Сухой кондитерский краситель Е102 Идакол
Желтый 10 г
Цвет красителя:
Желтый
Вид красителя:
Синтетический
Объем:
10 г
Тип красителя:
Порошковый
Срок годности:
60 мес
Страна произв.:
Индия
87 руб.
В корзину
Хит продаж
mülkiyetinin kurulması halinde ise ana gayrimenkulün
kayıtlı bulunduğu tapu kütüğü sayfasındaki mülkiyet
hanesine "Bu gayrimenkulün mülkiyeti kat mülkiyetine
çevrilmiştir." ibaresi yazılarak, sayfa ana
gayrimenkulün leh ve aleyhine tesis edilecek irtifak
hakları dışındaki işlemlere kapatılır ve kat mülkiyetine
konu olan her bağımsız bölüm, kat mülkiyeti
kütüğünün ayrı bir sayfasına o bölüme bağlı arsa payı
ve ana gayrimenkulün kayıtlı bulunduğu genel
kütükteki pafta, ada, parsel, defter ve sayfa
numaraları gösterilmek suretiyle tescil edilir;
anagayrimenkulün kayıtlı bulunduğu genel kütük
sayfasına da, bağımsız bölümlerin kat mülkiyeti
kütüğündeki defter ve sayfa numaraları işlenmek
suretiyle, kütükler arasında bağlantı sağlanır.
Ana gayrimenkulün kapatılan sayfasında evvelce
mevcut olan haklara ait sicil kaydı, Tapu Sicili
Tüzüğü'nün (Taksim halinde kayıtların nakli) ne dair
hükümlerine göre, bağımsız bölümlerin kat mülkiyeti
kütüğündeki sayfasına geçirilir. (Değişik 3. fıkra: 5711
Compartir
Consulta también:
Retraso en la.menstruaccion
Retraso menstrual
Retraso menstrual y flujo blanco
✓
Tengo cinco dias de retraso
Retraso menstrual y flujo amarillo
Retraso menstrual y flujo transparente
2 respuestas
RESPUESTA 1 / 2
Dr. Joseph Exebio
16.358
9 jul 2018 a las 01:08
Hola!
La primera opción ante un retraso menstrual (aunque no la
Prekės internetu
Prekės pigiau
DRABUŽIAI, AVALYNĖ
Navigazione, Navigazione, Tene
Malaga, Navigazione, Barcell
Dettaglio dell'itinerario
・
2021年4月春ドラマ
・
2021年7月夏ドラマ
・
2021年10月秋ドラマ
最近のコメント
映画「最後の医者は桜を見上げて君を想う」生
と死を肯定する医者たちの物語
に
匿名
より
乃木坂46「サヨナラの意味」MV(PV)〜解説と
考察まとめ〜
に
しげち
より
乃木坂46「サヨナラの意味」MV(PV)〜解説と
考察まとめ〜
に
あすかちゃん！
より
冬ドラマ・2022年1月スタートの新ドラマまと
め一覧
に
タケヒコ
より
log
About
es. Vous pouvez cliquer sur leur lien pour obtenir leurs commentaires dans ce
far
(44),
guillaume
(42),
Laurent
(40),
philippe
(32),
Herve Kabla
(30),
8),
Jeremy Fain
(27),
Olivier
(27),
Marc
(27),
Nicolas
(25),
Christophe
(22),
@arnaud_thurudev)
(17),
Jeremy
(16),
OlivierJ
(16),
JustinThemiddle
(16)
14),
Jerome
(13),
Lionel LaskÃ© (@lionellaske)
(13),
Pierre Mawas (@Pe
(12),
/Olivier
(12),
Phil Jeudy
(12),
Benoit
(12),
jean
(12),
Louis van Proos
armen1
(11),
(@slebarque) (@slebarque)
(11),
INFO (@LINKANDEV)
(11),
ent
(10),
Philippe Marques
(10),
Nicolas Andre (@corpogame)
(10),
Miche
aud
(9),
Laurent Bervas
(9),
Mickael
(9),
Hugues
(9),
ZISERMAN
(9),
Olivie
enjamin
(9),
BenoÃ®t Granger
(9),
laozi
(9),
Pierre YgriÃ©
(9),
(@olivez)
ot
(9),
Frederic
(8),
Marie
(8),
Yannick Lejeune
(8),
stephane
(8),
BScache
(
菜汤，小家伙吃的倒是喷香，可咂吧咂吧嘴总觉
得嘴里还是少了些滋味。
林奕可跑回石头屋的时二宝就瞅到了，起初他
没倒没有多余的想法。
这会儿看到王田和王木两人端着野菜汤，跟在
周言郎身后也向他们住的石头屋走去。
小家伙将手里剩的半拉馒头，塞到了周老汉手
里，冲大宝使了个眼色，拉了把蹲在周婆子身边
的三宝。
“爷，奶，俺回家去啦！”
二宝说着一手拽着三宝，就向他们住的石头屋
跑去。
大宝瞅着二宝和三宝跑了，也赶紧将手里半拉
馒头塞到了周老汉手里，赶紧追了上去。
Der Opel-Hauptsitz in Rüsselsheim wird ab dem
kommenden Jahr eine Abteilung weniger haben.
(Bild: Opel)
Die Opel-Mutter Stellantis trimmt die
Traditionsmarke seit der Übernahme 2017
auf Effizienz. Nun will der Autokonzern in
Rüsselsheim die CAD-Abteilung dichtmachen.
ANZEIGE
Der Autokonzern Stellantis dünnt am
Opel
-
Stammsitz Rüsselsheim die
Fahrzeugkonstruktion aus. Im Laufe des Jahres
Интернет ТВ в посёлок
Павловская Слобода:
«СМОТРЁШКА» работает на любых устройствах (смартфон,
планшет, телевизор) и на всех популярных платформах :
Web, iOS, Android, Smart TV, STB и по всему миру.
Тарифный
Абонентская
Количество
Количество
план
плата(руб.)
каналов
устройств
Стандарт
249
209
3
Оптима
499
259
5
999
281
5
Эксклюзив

============================================================

» **How to complete this task**
An exact repeat of the whole listing above is needed; write it out now.

» **Written answer**
Сухой кондитерский краситель Е102 Идакол
Желтый 10 г
Цвет красителя:
Желтый
Вид красителя:
Синтетический
Объем:
10 г
Тип красителя:
Порошковый
Срок годности:
60 мес
Страна произв.:
Индия
87 руб.
В корзину
Хит продаж
mülkiyetinin kurulması halinde ise ana gayrimenkulün
kayıtlı bulunduğu tapu kütüğü sayfasındaki mülkiyet
hanesine "Bu gayrimenkulün mülkiyeti kat mülkiyetine
çevrilmiştir." ibaresi yazılarak, sayfa ana
gayrimenkulün leh ve aleyhine tesis edilecek irtifak
hakları dışındaki işlemlere kapatılır ve kat mülkiyetine
konu olan her bağımsız bölüm, kat mülkiyeti
kütüğünün ayrı bir sayfasına o bölüme bağlı arsa payı
ve ana gayrimenkulün kayıtlı bulunduğu genel
kütükteki pafta, ada, parsel, defter ve sayfa
numaraları gösterilmek suretiyle tescil edilir;
anagayrimenkulün kayıtlı bulunduğu genel kütük
sayfasına da, bağımsız bölümlerin kat mülkiyeti
kütüğündeki defter ve sayfa numaraları işlenmek
suretiyle, kütükler arasında bağlantı sağlanır.
Ana gayrimenkulün kapatılan sayfasında evvelce
mevcut olan haklara ait sicil kaydı, Tapu Sicili
Tüzüğü'nün (Taksim halinde kayıtların nakli) ne dair
hükümlerine göre, bağımsız bölümlerin kat mülkiyeti
kütüğündeki sayfasına geçirilir. (Değişik 3. fıkra: 5711
Compartir
Consulta también:
Retraso en la.menstruaccion
Retraso menstrual
Retraso menstrual y flujo blanco
✓
Tengo cinco dias de retraso
Retraso menstrual y flujo amarillo
Retraso menstrual y flujo transparente
2 respuestas
RESPUESTA 1 / 2
Dr. Joseph Exebio
16.358
9 jul 2018 a las 01:08
Hola!
La primera opción ante un retraso menstrual (aunque no la
Prekės internetu
Prekės pigiau
DRABUŽIAI, AVALYNĖ
Navigazione, Navigazione, Tene
Malaga, Navigazione, Barcell
Dettaglio dell'itinerario
・
2021年4月春ドラマ
・
2021年7月夏ドラマ
・
2021年10月秋ドラマ
最近のコメント
映画「最後の医者は桜を見上げて君を想う」生
と死を肯定する医者たちの物語
に
匿名
より
乃木坂46「サヨナラの意味」MV(PV)〜解説と
考察まとめ〜
に
しげち
より
乃木坂46「サヨナラの意味」MV(PV)〜解説と
考察まとめ〜
に
あすかちゃん！
より
冬ドラマ・2022年1月スタートの新ドラマまと
め一覧
に
タケヒコ
より
log
About
es. Vous pouvez cliquer sur leur lien pour obtenir leurs commentaires dans ce
far
(44),
guillaume
(42),
Laurent
(40),
philippe
(32),
Herve Kabla
(30),
8),
Jeremy Fain
(27),
Olivier
(27),
Marc
(27),
Nicolas
(25),
Christophe
(22),
@arnaud_thurudev)
(17),
Jeremy
(16),
OlivierJ
(16),
JustinThemiddle
(16)
14),
Jerome
(13),
Lionel LaskÃ© (@lionellaske)
(13),
Pierre Mawas (@Pe
(12),
/Olivier
(12),
Phil Jeudy
(12),
Benoit
(12),
jean
(12),
Louis van Proos
armen1
(11),
(@slebarque) (@slebarque)
(11),
INFO (@LINKANDEV)
(11),
ent
(10),
Philippe Marques
(10),
Nicolas Andre (@corpogame)
(10),
Miche
aud
(9),
Laurent Bervas
(9),
Mickael
(9),
Hugues
(9),
ZISERMAN
(9),
Olivie
enjamin
(9),
BenoÃ®t Granger
(9),
laozi
(9),
Pierre YgriÃ©
(9),
(@olivez)
ot
(9),
Frederic
(8),
Marie
(8),
Yannick Lejeune
(8),
stephane
(8),
BScache
(
菜汤，小家伙吃的倒是喷香，可咂吧咂吧嘴总觉
得嘴里还是少了些滋味。
林奕可跑回石头屋的时二宝就瞅到了，起初他
没倒没有多余的想法。
这会儿看到王田和王木两人端着野菜汤，跟在
周言郎身后也向他们住的石头屋走去。
小家伙将手里剩的半拉馒头，塞到了周老汉手
里，冲大宝使了个眼色，拉了把蹲在周婆子身边
的三宝。
“爷，奶，俺回家去啦！”
二宝说着一手拽着三宝，就向他们住的石头屋
跑去。
大宝瞅着二宝和三宝跑了，也赶紧将手里半拉
馒头塞到了周老汉手里，赶紧追了上去。
Der Opel-Hauptsitz in Rüsselsheim wird ab dem
kommenden Jahr eine Abteilung weniger haben.
(Bild: Opel)
Die Opel-Mutter Stellantis trimmt die
Traditionsmarke seit der Übernahme 2017
auf Effizienz. Nun will der Autokonzern in
Rüsselsheim die CAD-Abteilung dichtmachen.
ANZEIGE
Der Autokonzern Stellantis dünnt am
Opel
-
Stammsitz Rüsselsheim die
Fahrzeugkonstruktion aus. Im Laufe des Jahres
Интернет ТВ в посёлок
Павловская Слобода:
«СМОТРЁШКА» работает на любых устройствах (смартфон,
планшет, телевизор) и на всех популярных платформах :
Web, iOS, Android, Smart TV, STB и по всему миру.
Тарифный
Абонентская
Количество
Количество
план
плата(руб.)
каналов
устройств
Стандарт
249
209
3
Оптима
499
259
5
999
281
5
Эксклюзив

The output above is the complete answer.